The Record (Troy, NY)

U.S. coach David Quinn gets second chance to go to Olympics

- By STEPHEN WHYNO AP Hockey Writer

David Quinn walked into Boston University coach Jack Parker’s office in the summer of 1987 and got news that destroyed his Olympic dream.

Quinn learned he was a hemophilia­c and was told his hockey-playing career was over.

“It was a big blow,” said Quinn, now 55. “It was devastatin­g in a lot of ways, life-altering. People have put up with a lot worse than I have in life, that’s for sure, but at 20 years old still a tough pill to swallow.”

More than three decades since the rare blood disorder kept him from playing at the 1988 Games in Calgary, Quinn is getting a second Olympic opportunit­y as the U.S. coach in Beijing. It’s also a chance of another kind for Quinn to get back into coaching after being fired last summer by the New York Rangers following three seasons dedicated to a rebuild.

“I really think Quinny can be a great coach in the NHL,” said veteran defenseman Brendan Smith, who played for him for three years in New York. “The situation he was put in was an unwinnable situation, really, and I’m excited for him to go over there. I think he will do a very good job.”

Much of Quinn’s coaching philosophy stems from his playing career and the diagnosis that took it away.

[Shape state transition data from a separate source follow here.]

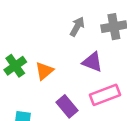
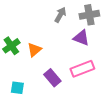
purple triangle: (92, 62) -> (81, 38), moved

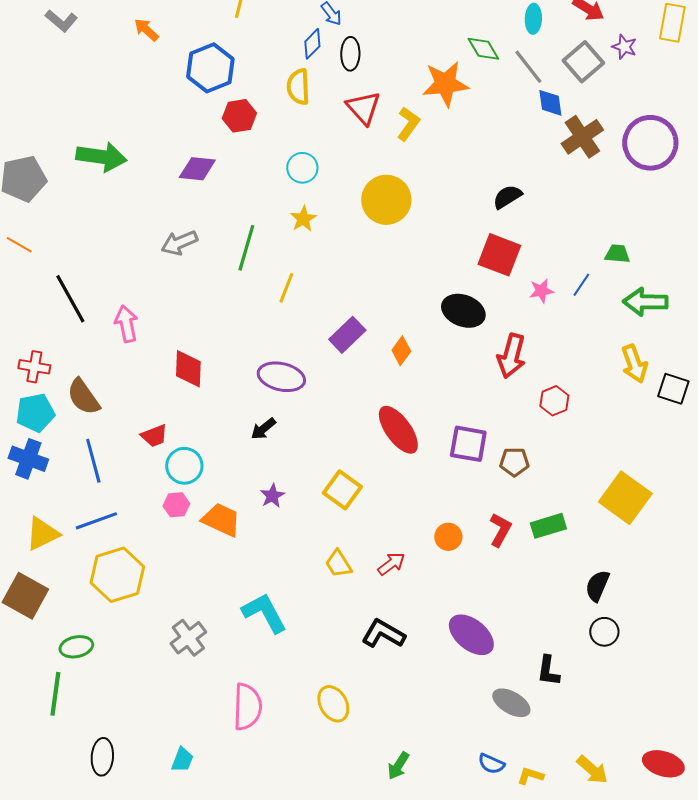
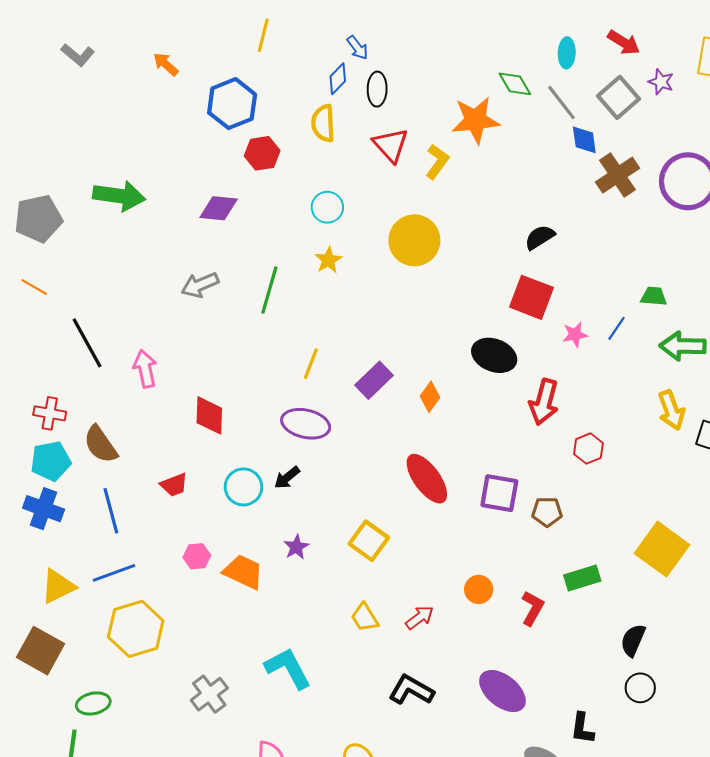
yellow line: (286, 288) -> (311, 364), moved
cyan circle: (184, 466) -> (243, 487), moved
red L-shape: (500, 530) -> (533, 608), moved

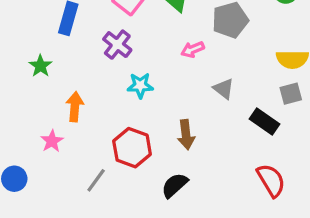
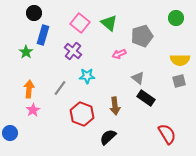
green star: (40, 66) -> (26, 52), moved
orange arrow: (75, 107) -> (29, 89), moved
black rectangle: (265, 121) -> (146, 98), moved
gray line: (96, 180) -> (60, 88), moved

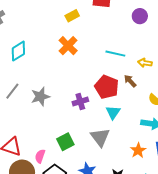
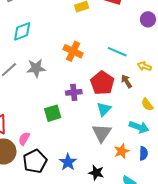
orange cross: (68, 46) -> (73, 51), moved, turned -30
gray star: (40, 97) -> (36, 68), moved
gray triangle: (100, 137) -> (102, 133), moved
green square: (65, 142) -> (53, 113), moved

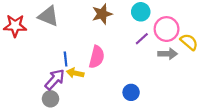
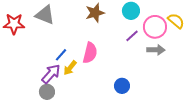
yellow semicircle: (189, 42) -> (176, 21), moved
blue line: (66, 59) -> (61, 55), turned 48
yellow arrow: (75, 73) -> (70, 68), turned -63

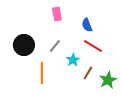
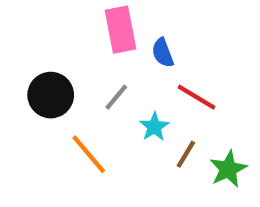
pink rectangle: (57, 14) -> (120, 30), size x1.5
blue semicircle: (87, 25) -> (163, 53), moved
orange line: (42, 73) -> (89, 154), turned -40

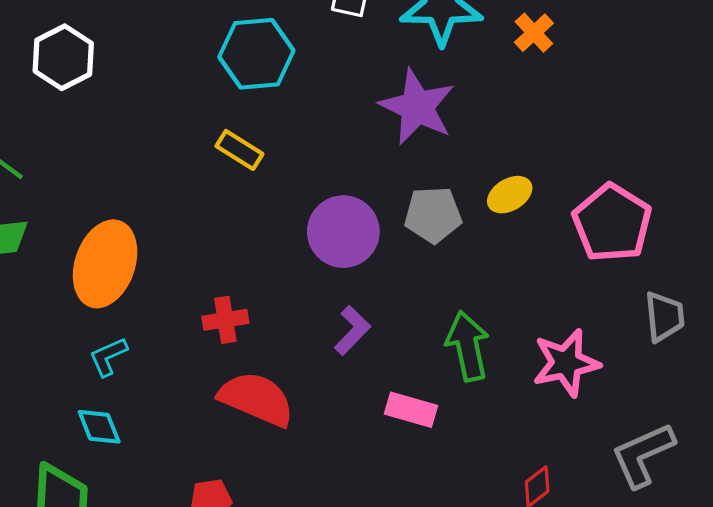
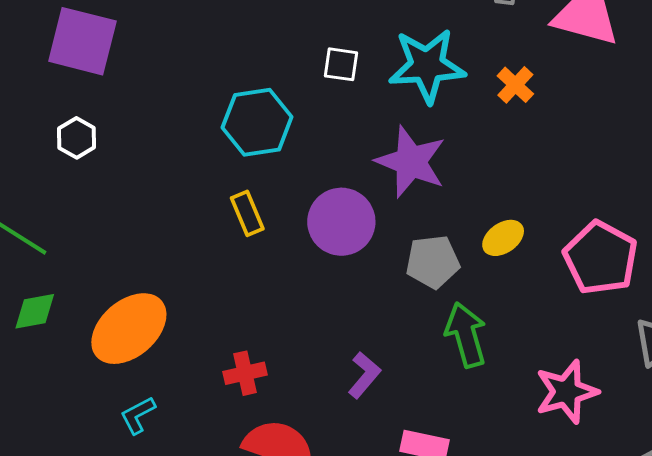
white hexagon: (63, 57) -> (77, 138), size x0.7
yellow rectangle: (239, 150) -> (247, 213), turned 39
purple circle: (343, 232) -> (341, 222), moved
orange ellipse: (105, 264) -> (129, 329), turned 34
green arrow: (468, 346) -> (466, 335), moved

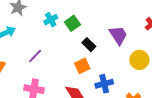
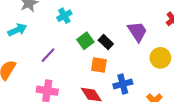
green square: (72, 23) -> (85, 41), moved
orange square: (82, 66) -> (99, 65), turned 35

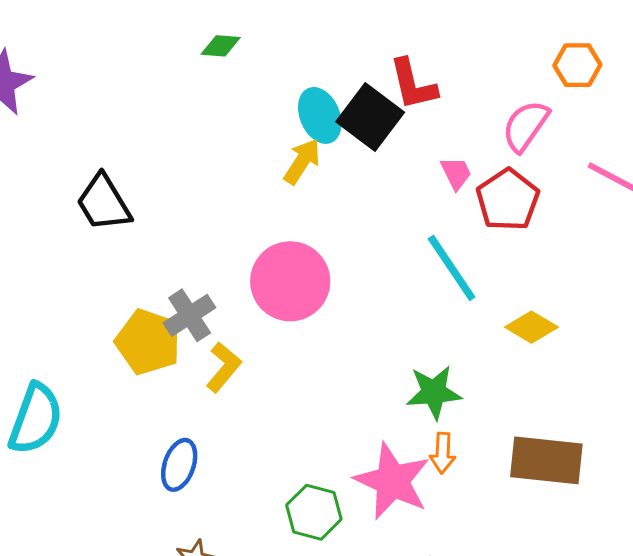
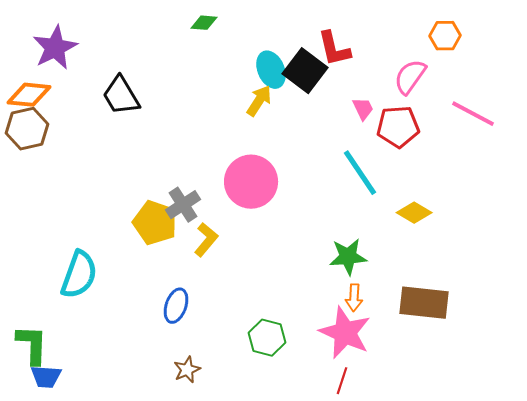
red pentagon: (508, 200) -> (398, 127), turned 30
black trapezoid: (104, 203) -> (121, 96), moved
pink star: (392, 481) -> (345, 333), moved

He was a first-round pick of Minnesota in 1984, played on the 1986 world junior team that won the first U.S. medal in that tournament’s history and was a a top college defenseman with legitimate pro prospects.

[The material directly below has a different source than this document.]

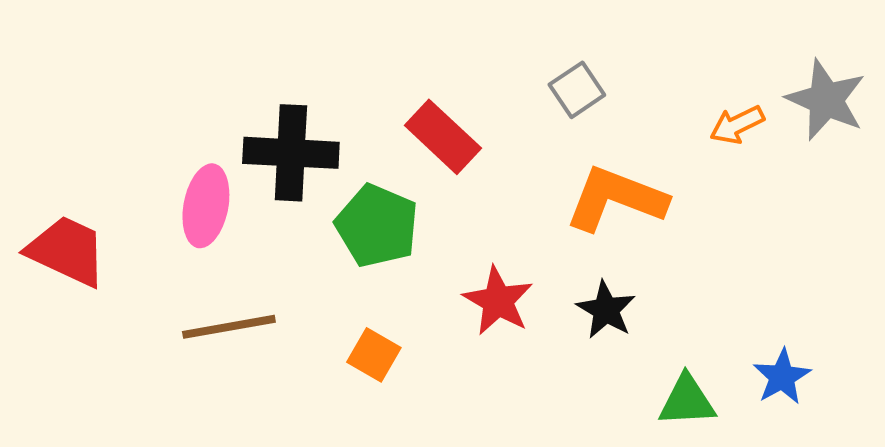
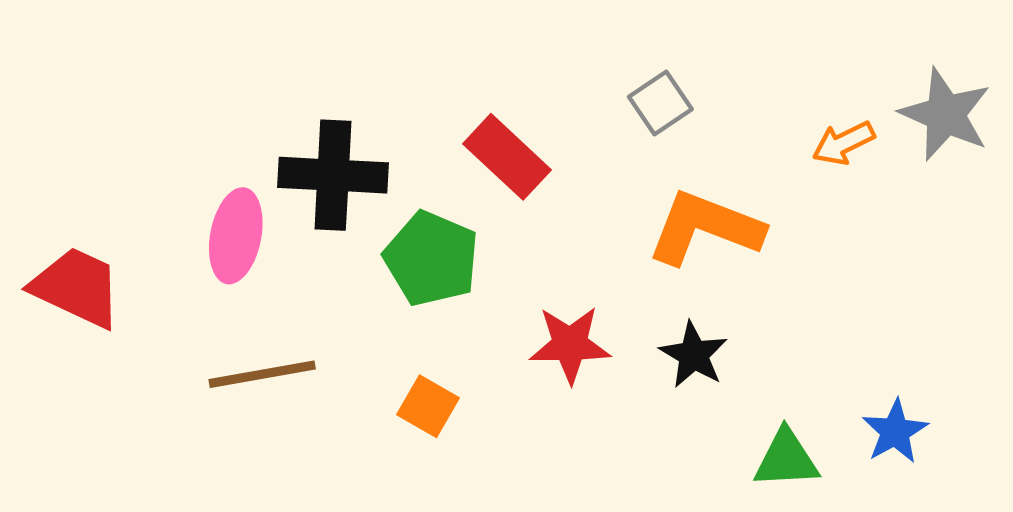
red star: (498, 301) -> (570, 344), turned -30

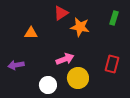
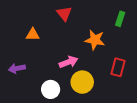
red triangle: (61, 13) -> (64, 14), turned -35
orange star: (80, 27) -> (95, 40), moved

A handful of injuries that were all blood-related pushed Quinn to get tested. Knowing how bright Quinn’s future was, BU teammate and now U.S. Olympic assistant Scott Young said of the abrupt end: “Nobody saw that coming. That was just a shock to everybody.”

“After you throw a pity party for yourself, I think you try to figure out what’s next,” Quinn said. He reflected on how Parker and previous coaches like Ben Smith, Larry Pietila and Peter

Bragdon made up such a big part of his support system at a difficult time. He wanted to follow that same path to stay in hockey.

Quinn gave it a go for 79 more games in the minors in the early ‘90s thanks to a barrage of new medication­s and tried and failed to make the Olympic team in 1992. With his playing career over for good, he became an assistant at Northeaste­rn in 1993 before moving on to Nebraska-Omaha and returning to BU.

Three years as an American Hockey League coach and one as a Colorado Avalanche assistant led him back to BU as coach for five seasons before getting the job with the Rangers in 2018.